CCJ da Câmara aprova projeto sobre homicídio por preconceito

A proposta segue agora para Mesa da Casa a fim de ser numerado e iniciar a tramitação

Brasília – A Comissão de Constituição e Justiça (CCJ) da Câmara aprovou hoje (5) o anteprojeto que atualiza o Código Penal Brasileiro. Entre as mudanças propostas pelo relator, deputado Alessandro Molon (PT-RJ), está a tipificação como homicídio qualificado o cometido por motivação de qualquer tipo de preconceito, como de raça, cor, etnia, orientação sexual e identidade de gênero. A proposta segue agora para Mesa da Casa a fim de ser numerado e iniciar a tramitação.

De acordo com o anteprojeto, o assassinato de pessoas em razão de atividade de defesa de direitos humanos, de agentes públicos, como policiais, e de jornalistas que tenham divulgado crime ou ato de improbidade administrativa será considerado homicídio qualificado com pena de 12 a 30 anos de prisão.

Segundo a proposta, que precisará ser aprovada pela Câmara e pelo Senado e depois sancionada para virar lei, a pena para peculato – crime cometido por funcionário público – passará de dois a 12 anos de reclusão e multa, para três a 12 anos e multa.

O relator da proposta ainda inseriu no Código Penal o peculato privilegiado e qualificado.

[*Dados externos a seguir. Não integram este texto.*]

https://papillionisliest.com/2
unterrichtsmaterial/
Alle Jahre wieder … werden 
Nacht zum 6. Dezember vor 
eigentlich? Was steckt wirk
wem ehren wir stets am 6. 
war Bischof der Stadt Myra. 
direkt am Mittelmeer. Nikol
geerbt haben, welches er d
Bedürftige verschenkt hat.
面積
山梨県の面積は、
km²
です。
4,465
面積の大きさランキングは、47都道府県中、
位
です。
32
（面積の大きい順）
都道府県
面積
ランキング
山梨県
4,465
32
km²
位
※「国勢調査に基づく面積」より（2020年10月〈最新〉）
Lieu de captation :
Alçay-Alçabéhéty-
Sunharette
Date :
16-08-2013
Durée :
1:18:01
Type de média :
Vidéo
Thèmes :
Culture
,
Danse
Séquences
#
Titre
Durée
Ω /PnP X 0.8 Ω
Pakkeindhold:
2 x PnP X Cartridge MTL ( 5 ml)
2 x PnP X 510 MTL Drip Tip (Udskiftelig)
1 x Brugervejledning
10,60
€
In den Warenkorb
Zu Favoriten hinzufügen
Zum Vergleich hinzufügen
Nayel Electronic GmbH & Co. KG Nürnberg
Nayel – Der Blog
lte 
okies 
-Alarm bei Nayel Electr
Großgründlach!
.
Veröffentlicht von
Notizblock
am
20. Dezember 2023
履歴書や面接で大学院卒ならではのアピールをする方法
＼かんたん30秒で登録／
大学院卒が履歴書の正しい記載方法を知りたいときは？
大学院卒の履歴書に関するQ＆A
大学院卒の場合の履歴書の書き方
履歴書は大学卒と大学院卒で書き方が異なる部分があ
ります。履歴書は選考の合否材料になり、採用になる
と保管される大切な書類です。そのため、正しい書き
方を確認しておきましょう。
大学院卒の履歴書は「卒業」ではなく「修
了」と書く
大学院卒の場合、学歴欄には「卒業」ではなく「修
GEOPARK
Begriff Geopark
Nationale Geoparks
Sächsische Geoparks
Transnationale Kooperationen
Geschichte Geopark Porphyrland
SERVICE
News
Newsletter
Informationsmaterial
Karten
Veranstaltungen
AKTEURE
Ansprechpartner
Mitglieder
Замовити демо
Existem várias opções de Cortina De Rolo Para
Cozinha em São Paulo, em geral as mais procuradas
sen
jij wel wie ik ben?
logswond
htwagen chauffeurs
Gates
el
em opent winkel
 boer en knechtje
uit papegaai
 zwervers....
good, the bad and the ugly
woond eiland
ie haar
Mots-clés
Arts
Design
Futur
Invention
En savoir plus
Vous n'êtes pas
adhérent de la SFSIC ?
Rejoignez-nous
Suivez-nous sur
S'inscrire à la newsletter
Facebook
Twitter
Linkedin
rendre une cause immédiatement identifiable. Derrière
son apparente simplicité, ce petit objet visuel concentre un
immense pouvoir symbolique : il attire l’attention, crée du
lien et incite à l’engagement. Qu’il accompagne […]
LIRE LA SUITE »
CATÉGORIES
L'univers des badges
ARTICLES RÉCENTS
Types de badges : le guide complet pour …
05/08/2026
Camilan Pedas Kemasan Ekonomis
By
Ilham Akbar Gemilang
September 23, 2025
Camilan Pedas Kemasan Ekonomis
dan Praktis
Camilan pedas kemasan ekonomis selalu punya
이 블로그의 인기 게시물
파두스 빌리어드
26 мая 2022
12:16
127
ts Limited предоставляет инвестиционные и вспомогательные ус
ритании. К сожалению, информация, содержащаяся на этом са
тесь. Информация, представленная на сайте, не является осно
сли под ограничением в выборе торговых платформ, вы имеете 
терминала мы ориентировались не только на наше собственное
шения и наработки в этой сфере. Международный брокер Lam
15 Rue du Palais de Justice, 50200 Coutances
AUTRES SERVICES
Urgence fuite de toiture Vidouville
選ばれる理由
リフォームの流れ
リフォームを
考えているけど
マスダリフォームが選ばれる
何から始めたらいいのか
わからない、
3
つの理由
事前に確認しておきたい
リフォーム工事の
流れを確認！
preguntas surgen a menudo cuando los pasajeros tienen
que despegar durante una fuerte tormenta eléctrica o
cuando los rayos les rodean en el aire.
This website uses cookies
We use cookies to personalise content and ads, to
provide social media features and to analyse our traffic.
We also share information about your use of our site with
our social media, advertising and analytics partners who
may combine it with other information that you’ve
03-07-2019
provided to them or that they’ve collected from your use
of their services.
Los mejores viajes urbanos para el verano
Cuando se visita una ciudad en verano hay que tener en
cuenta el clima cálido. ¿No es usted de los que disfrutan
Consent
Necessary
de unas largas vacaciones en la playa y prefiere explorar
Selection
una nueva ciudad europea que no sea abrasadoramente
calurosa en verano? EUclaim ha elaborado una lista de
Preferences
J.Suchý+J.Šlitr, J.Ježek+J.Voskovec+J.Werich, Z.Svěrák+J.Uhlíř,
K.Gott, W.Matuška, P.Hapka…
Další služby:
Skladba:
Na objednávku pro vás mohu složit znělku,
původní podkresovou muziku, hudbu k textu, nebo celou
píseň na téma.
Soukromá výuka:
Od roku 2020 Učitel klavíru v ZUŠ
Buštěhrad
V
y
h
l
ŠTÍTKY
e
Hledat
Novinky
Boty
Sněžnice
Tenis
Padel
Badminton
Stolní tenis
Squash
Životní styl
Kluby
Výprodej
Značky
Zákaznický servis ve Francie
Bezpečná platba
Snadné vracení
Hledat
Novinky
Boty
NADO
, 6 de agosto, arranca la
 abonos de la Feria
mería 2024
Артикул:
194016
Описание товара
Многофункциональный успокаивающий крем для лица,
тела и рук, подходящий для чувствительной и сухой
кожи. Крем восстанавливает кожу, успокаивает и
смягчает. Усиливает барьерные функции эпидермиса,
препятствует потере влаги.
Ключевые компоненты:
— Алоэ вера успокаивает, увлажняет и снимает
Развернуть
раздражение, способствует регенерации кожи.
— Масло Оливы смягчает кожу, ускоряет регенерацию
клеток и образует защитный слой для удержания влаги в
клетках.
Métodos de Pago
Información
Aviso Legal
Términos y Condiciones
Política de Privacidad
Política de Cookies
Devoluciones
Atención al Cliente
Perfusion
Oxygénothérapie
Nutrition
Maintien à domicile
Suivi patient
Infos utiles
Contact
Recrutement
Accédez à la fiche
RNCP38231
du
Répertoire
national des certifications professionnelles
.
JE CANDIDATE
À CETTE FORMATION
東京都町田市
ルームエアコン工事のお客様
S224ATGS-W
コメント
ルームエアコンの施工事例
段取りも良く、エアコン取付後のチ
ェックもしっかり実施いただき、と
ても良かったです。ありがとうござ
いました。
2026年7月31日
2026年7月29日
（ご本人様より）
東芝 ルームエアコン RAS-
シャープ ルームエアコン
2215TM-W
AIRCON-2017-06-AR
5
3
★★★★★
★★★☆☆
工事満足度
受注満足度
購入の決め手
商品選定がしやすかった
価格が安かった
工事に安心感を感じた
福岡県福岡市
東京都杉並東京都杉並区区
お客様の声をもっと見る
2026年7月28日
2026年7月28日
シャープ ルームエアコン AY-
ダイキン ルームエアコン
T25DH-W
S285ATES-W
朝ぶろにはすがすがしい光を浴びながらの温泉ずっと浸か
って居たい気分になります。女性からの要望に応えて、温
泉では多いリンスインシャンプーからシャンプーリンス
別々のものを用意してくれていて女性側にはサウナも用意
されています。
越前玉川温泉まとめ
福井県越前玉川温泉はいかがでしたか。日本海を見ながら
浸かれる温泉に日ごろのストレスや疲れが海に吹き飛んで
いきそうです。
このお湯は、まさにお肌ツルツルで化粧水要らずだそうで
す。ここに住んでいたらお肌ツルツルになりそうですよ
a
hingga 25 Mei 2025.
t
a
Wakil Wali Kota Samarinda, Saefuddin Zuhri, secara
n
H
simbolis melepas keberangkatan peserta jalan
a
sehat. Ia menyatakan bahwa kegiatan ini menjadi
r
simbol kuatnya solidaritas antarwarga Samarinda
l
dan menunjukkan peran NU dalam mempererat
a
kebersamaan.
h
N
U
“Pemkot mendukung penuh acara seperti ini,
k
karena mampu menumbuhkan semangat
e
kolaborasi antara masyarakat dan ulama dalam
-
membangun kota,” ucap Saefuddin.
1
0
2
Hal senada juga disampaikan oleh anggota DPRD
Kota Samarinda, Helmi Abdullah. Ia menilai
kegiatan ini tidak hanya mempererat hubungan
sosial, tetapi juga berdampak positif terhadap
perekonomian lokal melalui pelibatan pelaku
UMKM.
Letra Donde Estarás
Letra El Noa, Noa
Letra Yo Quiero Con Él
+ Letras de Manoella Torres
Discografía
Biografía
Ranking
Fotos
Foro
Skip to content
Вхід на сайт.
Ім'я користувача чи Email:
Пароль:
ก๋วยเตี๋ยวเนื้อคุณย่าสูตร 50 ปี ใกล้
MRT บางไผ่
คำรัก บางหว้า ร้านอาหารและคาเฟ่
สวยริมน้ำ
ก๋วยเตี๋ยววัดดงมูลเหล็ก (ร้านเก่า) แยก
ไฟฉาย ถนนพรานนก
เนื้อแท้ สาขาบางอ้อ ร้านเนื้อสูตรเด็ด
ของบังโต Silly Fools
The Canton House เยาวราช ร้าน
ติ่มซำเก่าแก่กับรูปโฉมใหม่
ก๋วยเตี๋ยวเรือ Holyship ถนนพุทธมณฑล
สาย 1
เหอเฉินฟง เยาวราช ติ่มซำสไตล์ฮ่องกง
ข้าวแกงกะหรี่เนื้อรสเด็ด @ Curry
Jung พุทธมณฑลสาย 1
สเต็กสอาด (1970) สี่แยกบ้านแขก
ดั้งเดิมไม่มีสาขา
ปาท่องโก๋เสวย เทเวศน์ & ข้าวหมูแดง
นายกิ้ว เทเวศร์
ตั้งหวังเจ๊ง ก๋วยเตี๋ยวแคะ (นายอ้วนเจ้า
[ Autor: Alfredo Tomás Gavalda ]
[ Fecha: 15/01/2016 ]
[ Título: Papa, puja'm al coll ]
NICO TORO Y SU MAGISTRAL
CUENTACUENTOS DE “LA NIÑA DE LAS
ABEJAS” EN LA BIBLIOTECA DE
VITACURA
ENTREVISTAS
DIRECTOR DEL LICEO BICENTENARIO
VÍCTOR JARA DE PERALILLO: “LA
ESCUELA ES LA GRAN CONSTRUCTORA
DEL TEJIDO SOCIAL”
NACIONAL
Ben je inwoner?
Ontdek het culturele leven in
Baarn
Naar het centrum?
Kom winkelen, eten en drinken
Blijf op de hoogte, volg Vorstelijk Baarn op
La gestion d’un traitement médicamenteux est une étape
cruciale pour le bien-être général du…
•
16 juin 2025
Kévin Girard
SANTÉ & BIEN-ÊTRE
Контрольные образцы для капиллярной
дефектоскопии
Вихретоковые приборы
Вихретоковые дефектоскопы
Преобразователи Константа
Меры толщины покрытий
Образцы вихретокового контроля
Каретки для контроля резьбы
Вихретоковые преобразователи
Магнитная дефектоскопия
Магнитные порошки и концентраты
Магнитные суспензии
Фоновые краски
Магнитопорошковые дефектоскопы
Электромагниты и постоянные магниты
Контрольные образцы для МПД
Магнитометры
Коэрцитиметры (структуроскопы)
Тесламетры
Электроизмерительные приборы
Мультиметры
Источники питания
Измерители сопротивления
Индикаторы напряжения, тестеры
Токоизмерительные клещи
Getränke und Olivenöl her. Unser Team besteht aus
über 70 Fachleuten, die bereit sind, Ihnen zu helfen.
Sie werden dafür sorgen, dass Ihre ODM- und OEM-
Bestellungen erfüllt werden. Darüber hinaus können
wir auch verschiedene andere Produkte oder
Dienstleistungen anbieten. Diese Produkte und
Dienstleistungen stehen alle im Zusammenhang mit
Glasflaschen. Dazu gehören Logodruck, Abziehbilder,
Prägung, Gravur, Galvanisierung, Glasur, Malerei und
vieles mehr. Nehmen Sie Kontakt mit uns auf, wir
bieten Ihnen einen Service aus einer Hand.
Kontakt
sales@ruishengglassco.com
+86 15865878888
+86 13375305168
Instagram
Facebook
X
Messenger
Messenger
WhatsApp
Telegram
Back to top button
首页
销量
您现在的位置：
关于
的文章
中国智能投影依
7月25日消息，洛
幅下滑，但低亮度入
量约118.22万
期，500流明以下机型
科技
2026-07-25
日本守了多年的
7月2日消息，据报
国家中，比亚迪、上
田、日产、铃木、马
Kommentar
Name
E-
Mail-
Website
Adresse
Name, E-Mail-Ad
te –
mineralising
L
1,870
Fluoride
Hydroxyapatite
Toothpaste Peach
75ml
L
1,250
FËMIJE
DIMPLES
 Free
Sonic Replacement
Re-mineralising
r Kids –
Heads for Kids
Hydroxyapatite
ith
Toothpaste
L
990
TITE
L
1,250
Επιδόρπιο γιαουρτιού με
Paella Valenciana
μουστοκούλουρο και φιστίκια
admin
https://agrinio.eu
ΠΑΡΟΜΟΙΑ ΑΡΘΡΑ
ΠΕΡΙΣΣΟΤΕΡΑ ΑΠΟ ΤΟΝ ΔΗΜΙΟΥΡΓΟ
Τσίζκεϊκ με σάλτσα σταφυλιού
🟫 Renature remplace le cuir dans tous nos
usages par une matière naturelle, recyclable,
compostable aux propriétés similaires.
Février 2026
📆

O primeiro, abre a possibilidade de diminuição de um terço a dois terços da pena nos casos em que o servidor público for primário e se o bem ou valor desviado for de pequena monta e restituído, com reparação completa do dano, até o recebimento da denúncia, por iniciativa do próprio servidor.

O peculato qualificado prevê o aumento da pena para quatro a 15 anos de prisão mais multa nas hipóteses em que o crime ocasionar elevado prejuízo ao patrimônio público, envolver desvio ou apropriação significativa de valores ou de bens relacionados a serviços de saúde, educação, Previdência, assistência social, segurança pública ou atendimento a emergências.

Também terá pena mais rigorosa o servidor públicos que cometer crimes que afetem o funcionamento ou provoquem, de qualquer forma, a diminuição na qualidade dos serviços públicos essenciais, notadamente nas áreas de saúde, educação, previdência, assistência social, segurança pública ou atendimento a emergências.

O deputado Alessandro Molon, no seu relatório, também elevou de seis a 20 anos de prisão para oito a 20 anos as penas para o homicídio simples. A proposta eleva ainda a pena para aqueles que cometerem o crime maus-tratos, de dois meses a um ano de prisão ou multa, para seis meses a dois anos de detenção.

No caso de agressão com lesão corporal de natureza grave, as penas foram aumentadas, passando a variar de um a quatro anos de reclusão, para um a cinco anos de prisão. No caso de crime de furto, o relator propôs a redução da pena de um a quatro anos de reclusão mais multa, para prisão de seis meses a dois anos ou multa.